Mendiants et orgueilleux : politique du renoncement

Ce n'est pas l'éloge de la paresse mais c'est une culture de la joie et du renoncement. Sept années après Les fainéants dans la vallée fertile, en 1955 donc, Albert Cossery continue d'ensemencer son sillon du farniente, doublé cette fois d'une vraie recherche de la paix, possible seulement dans un dénuement total. A l'image de Gohar, le personnage principal de Mendiants et orgueilleux, ancien philosophe qui a quitté les salles de l'université (du Caire ?) pour faire le comptable dans une maison close, de quoi juste payer le loyer de sa chambre vide et aussi quelques boulettes de haschich. Bien entendu le lien avec Diogène saute aux yeux. Mais si, comme le Grec, Gohar se montre anticonformiste, il n'est pas cynique et se montre plutôt bienveillant. Excepté lors de ce moment de folie avec une prostituée qu'il étrangle pour lui voler ses bracelets qu'il imagine en or massif. Las, c'est du toc. Mais, parce qu'il faut bien une intrigue, le meurtre attire sur la communauté de mendiants, l'oeil inquisiteur d'un policier pédéraste, lassé de toute la crasse qu'il côtoie au quotidien. L'enquêteur se penche sur l'alibi de Yeghen, l'ami affreusement laid de Gohar, adepte lui aussi du dénuement. Il y a aussi El Kordi, jeune fonctionnaire, dragueur invétéré et persuadé d'incarner une forme de révolution contre le pouvoir de l'Etat.

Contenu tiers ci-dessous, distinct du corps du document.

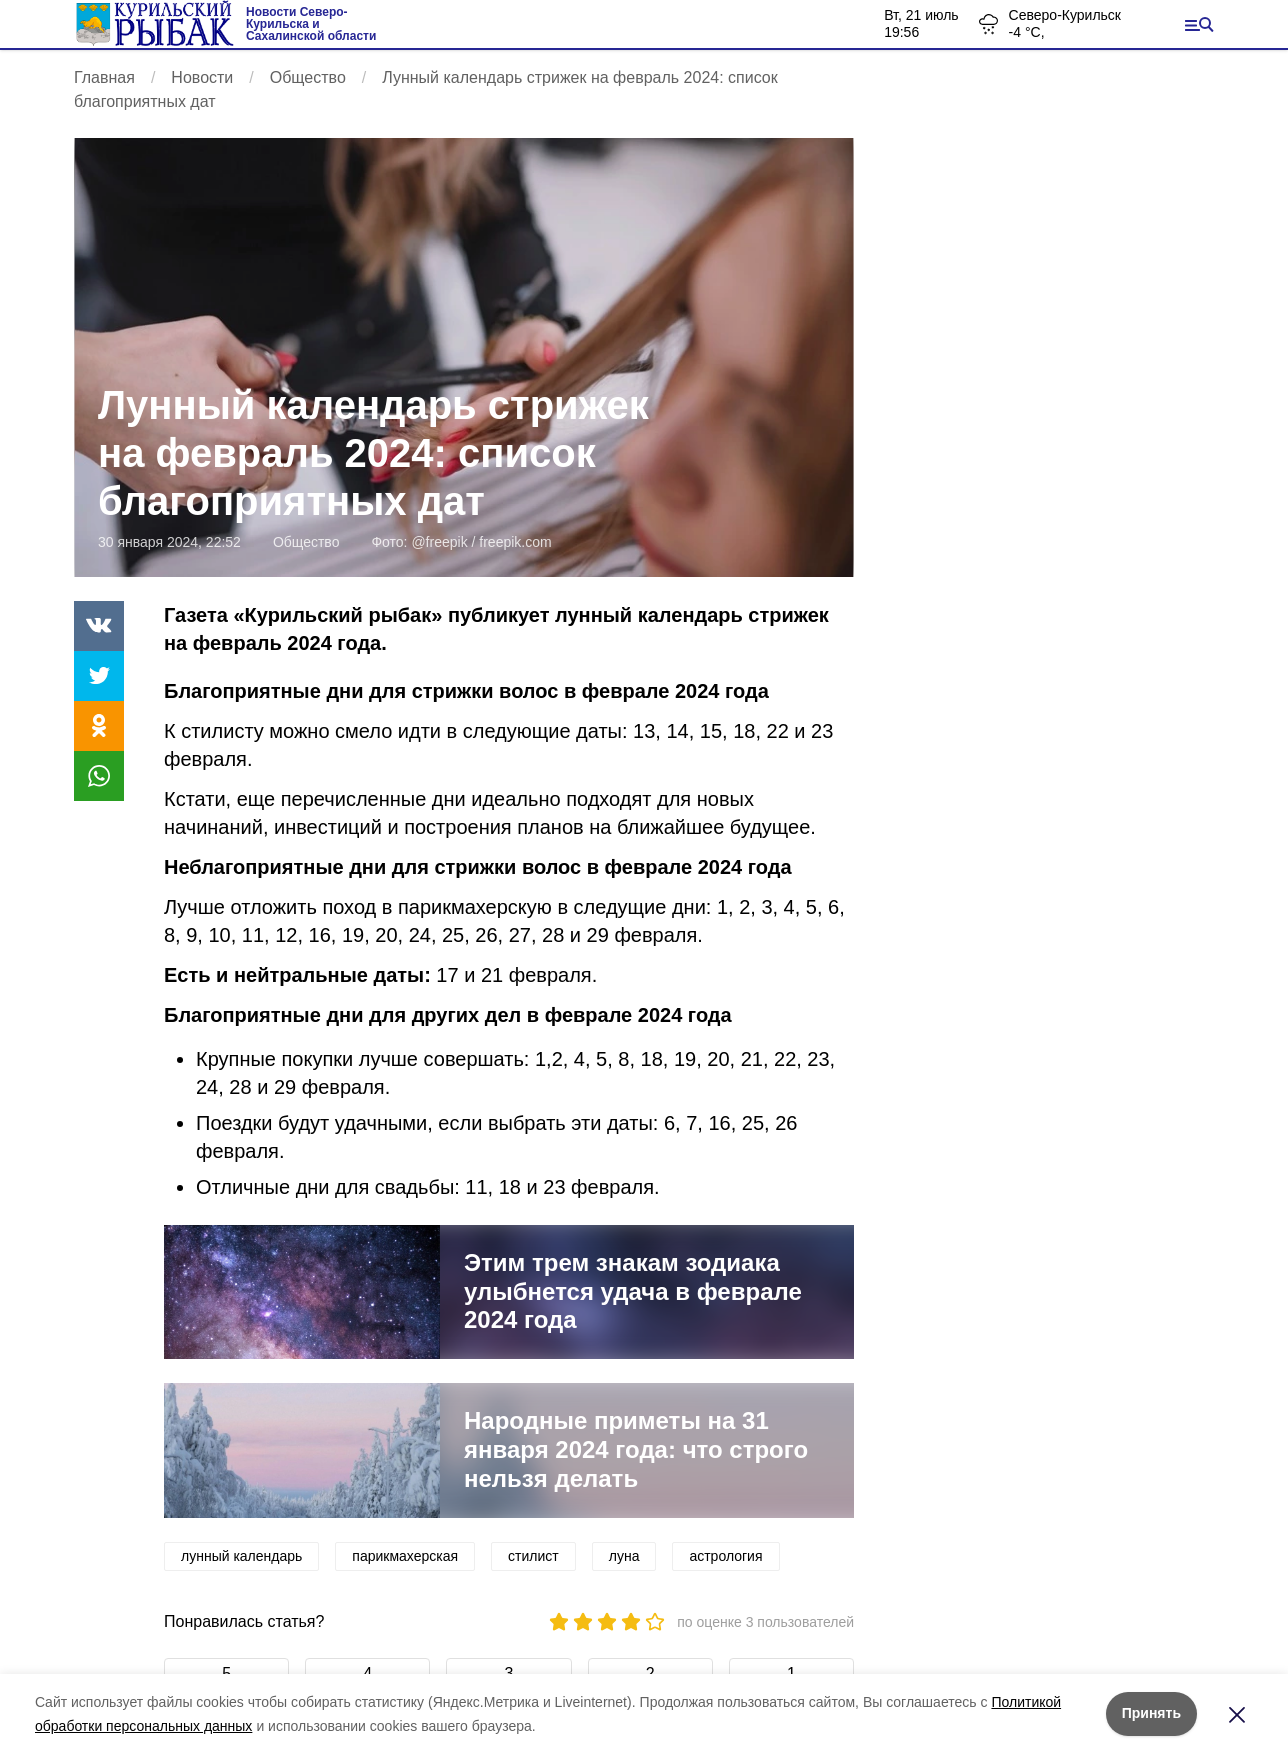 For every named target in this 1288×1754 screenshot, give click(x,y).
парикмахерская (405, 1556)
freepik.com (515, 542)
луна (624, 1556)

D'une grande profondeur, le roman de Cossery ne manque pas non plus de provocation, brandissant le renoncement face à cette société injuste et corrompue. Mais il n'y a pas réellement de discours, encore moins de dogme. L'auteur s'applique à montrer la folie de cette vie, entre l'horreur (les eaux pour nettoyer le corps d'un mort qui passent sous la porte de Gohar) et le cocasse (un homme-tronc qui fait jouir sa femme au physique de camionneur). La rébellion, la colère, sont incarnées par El Kordi, " l'angoisse qu'il éprouvait à gâcher sa jeunesse, entouré par cette pourriture glorieuse et infatuée d'elle-même, engendra en lui une haine implacable. Irrésistiblement, des projets de meurtre germaient dans son esprit. "
Roman des corps, des odeurs, de la promiscuité, Mendiants et orgueilleux peut encore se targuer de ce sens des dialogues assez incroyable chez Cossery. Derrière une extrême politesse et des expressions comme Excellence ! ou Mon bey !, se dissimule une ironie, une pique, un double sens qui n'échappe ni aux lecteurs, ni aux personnages du roman. Mais les dialogues sont aussi là pour servir quelques vérités, quelques convictions de l'auteur, comme lorsque Gohar s'exclame : "mais l'homme est devenu une fatalité pour ses semblables. L'homme est devenu pire qu'un tremblement de terre. En tous cas, il fait plus de dégâts. "
Roman aux accents philosophiques et politiques (ne plus posséder, ne plus consommer, ne plus travailler), Mendiants et orgueilleux est un délice de fausse légèreté, un hymne à cette simplicité que recherchent Gohar et ses amis. Un livre phénomène.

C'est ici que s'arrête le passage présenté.